Recorded: 20 Feb 2001
She actually wrote a paper on the clonal analysis of the endosperm development using some of these techniques, but she was acutely aware of other sorts of pattern, patterns that weren't stochastic and actually were developmentally controlled. To some extent, that had led to her theories of epigenetics, in which she'd proposed that these controlling elements actually controlled development. Probably we wouldn't think of it in these terms now, but it turns out that epigenetics is crucially involved in development and that relationship is something you can now read in her papers. It's interesting. Her papers are easier to read now than they were twenty years ago or thirty years ago because the molecular basis of what she was saying is now known. We now know a lot more about what chromosomes are really constituted of and, of course, transposable elements have been molecularly isolated. So many of the interactions between genes are now much more easily thought about because we know the molecules involved. And then you can really start to see some of the really extraordinary things that she thought and proposed—especially about the nature of chromosomal organization. Heterochromatin was one of her major areas of research: knobs, heterochromatic knobs. It's actually been a real pleasure to be able to be part of the modern view of that.
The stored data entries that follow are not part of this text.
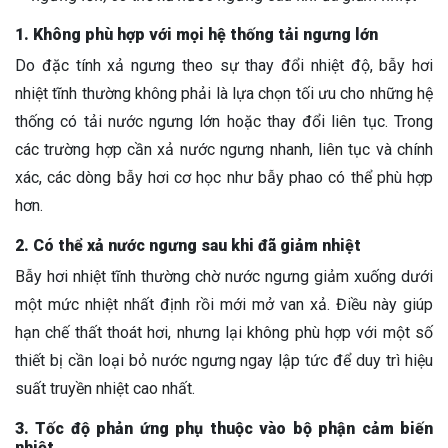
1. Không phù hợp với mọi hệ thống tải ngưng lớn
Do đặc tính xả ngưng theo sự thay đổi nhiệt độ, bẫy hơi
nhiệt tĩnh thường không phải là lựa chọn tối ưu cho những hệ
thống có tải nước ngưng lớn hoặc thay đổi liên tục. Trong
các trường hợp cần xả nước ngưng nhanh, liên tục và chính
xác, các dòng bẫy hơi cơ học như bẫy phao có thể phù hợp
hơn.
2. Có thể xả nước ngưng sau khi đã giảm nhiệt
Bẫy hơi nhiệt tĩnh thường chờ nước ngưng giảm xuống dưới
một mức nhiệt nhất định rồi mới mở van xả. Điều này giúp
hạn chế thất thoát hơi, nhưng lại không phù hợp với một số
thiết bị cần loại bỏ nước ngưng ngay lập tức để duy trì hiệu
suất truyền nhiệt cao nhất.
3. Tốc độ phản ứng phụ thuộc vào bộ phận cảm biến
nhiệt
So now, with the genome project, and what we know about transposable elements, we've been able to interpret some of the things that she was saying then at a molecular level. So actually, it's funny, but it really is easier to read her work now than it was then.
Rob Martienssen is a plant molecular geneticist and professor at Cold Spring Harbor Laboratory. He received his Ph.D. from Cambridge University in 1986 and did postdoctoral research at the University of California, Berkeley.
As a young scientist, he worked closely with Barbara McClintock. He currently studies plant epigenetics and development using functional genomics. He was awarded the Kumho International Science Award in Plant Biology and Biotechnology (2001).